Now when we need to move a customer we can just move an agent to a new management group and import all the  jama<customer> mp’s in that mg. Of course this is only applicable if the new mg supports the same mp’s as the old one. jamaOverride<mpname> should already exists as it just contains enterprise wide overrides to classes. The jama<customer>Override<mpname> would contain specific instances. However specific instances get a guid on discovery. If you remove an agent and reinstall and agent you get a new guid, so the overrides wouldn’t apply anymore. Fortunately SCOM supports multihoming and one of the big advantages is cookdown.

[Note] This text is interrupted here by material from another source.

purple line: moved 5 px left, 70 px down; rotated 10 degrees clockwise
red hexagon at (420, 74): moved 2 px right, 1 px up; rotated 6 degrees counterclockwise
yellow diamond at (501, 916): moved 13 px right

Cookdown will only work when the same scripts are using the same parameters, so this means that the agent’s guids must be the same when multihomed as that guid is a parameter for many datasources.

To make sure the guid is kept, a move between management groups needs to use this multihoming principle and a move would become: Add an agent to the new management group, make sure all discoveries have run (basically time/maybe a few agent restarts) and finally remove the old management group. Because this is a relative easy command (no actual install) the add and remove can be done via a SCOM task (add the “add new mg task” to the old mg and the “remove old mg” to the new mg).

Again we never built this and we don’t expect to be as smooth as we described here (always some unexpected references in an override mp :)), but hopefully it is to some use to someone.


[1] 1 management pack equals 1 application or OS. E.g. windows2008 is counted as 1 management despite it are 2 management packs in scom (discovery and monitoring).